We consider the window from 4500 to 6000 mins.

In [63]:
minimum_time = df_rt_temporal['date'].min()
window_start = minimum_time + timedelta(minutes=4500)
window_end = minimum_time + timedelta(minutes=6000)
df_window = df_rt_temporal.query('date >= @window_start & date < @window_end')  

In [64]:
#nodes affected before the considered window.
#df_affected_before = df_rt_temporal.query('date < @window_start')

#nodes_affected_before_window = list(set(list(df_affected_before['user'].unique()) + list(df_affected_before['target_user'].unique())))


In [65]:
# construct a networkx graph in the window of interest

G_window = nx.from_pandas_edgelist(df_window,source='user',
                                   target='target_user',
                                   create_using=nx.DiGraph())

In [67]:
G_window.number_of_nodes()

181256

In [68]:
eigenvector_centrality_rt_window = nx.eigenvector_centrality(G_window)
indegree_centrality_rt_window = nx.in_degree_centrality(G_window)
df_centrality_rt_window = pd.DataFrame([eigenvector_centrality_rt_window,indegree_centrality_rt_window]).transpose()
df_centrality_rt_window.columns = ['eigenvector','indegree']
df_centrality_rt_window['user'] = df_centrality_rt_window.index
df_centrality_rt_window['log_eigenvector'] = df_centrality_rt_window['eigenvector'].apply(lambda x: math.log(x))
#we need to scale them to the range [0,1]
df_centrality_rt_window_norm = min_max_normalization(df_centrality_rt_window,['log_eigenvector','indegree'])
# we take the mean of the scaled log_eigenvector and indegree centralities
df_centrality_rt_window_norm['avg_centrality'] = df_centrality_rt_window_norm[['log_eigenvector','indegree']].mean(axis=1)

In [71]:
df_centrality_rt_window_norm.sort_values(['avg_centrality','log_eigenvector'], ascending=[False,False]).head(20)

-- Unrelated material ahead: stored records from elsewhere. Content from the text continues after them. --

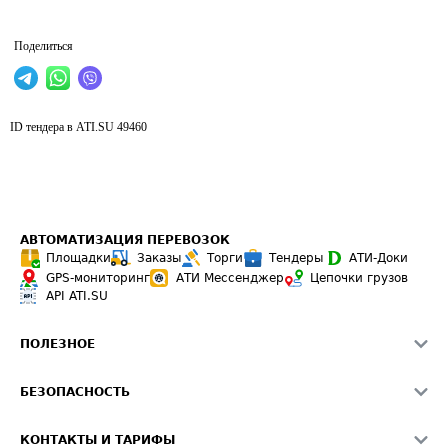
Поделиться
ID тендера в ATI.SU
49460
АВТОМАТИЗАЦИЯ ПЕРЕВОЗОК
Площадки
Заказы
Торги
Тендеры
АТИ-Доки
GPS-мониторинг
АТИ Мессенджер
Цепочки грузов
API ATI.SU
ПОЛЕЗНОЕ
Расчет расстояний
БЕЗОПАСНОСТЬ
Академия ATI.SU
ATI.SU о безопасности
Звезды ATI.SU на вашем сайте
КОНТАКТЫ И ТАРИФЫ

Unnamed: 0,eigenvector,indegree,user,log_eigenvector,avg_centrality
88,0.401794,1.0,88,1.0,1.0
677,0.078075,0.386316,677,0.940201,0.663259
14454,0.00733,0.456834,14454,0.853849,0.655341
1988,0.109867,0.277876,1988,0.95267,0.615273
349,0.041348,0.201711,349,0.916999,0.559355
3549,0.054392,0.127884,3549,0.927008,0.527446
3571,0.021793,0.153139,3571,0.893622,0.52338
3998,0.336222,0.052687,3998,0.993497,0.523092
5226,0.099216,0.07778,5226,0.948948,0.513364
2342,0.082833,0.077295,2342,0.94236,0.509828


# Summary


The model of spread is captured by independent cascade 
model, where a given node can affect all its neighbors (outdegree neighbours in the directed graph). Then the affected nodes go on to further affect the unnafected ones in their neighbourhood, till no new unaffected member can be reached. To model this we can also introduce a randomness about which of the nodes can be affected, but for the current purpose we do not use any of it.

Just looking at the maximum-spread doesn't fully capture the dynamics, we need average-depth too. Given similar values of maximum-spread, the average-depth captures the nature of this spread of information. Smaller average-depth indicates the broadcasting ability and the larger one indicates that the same spread is achieved in many steps (viral?).


We have various metrics to capture the centrality, local measures like indegree centrality and global ones like eigenvector centrality. In order to capture the spread as defined, the combination of them is a slightly better metric to capture the spread than the eigenvector centrality alone.

We also see that top influencers in the retweet network have few follwers compared to the ones they follow.

One assumption is that follwer network is not dependent on time.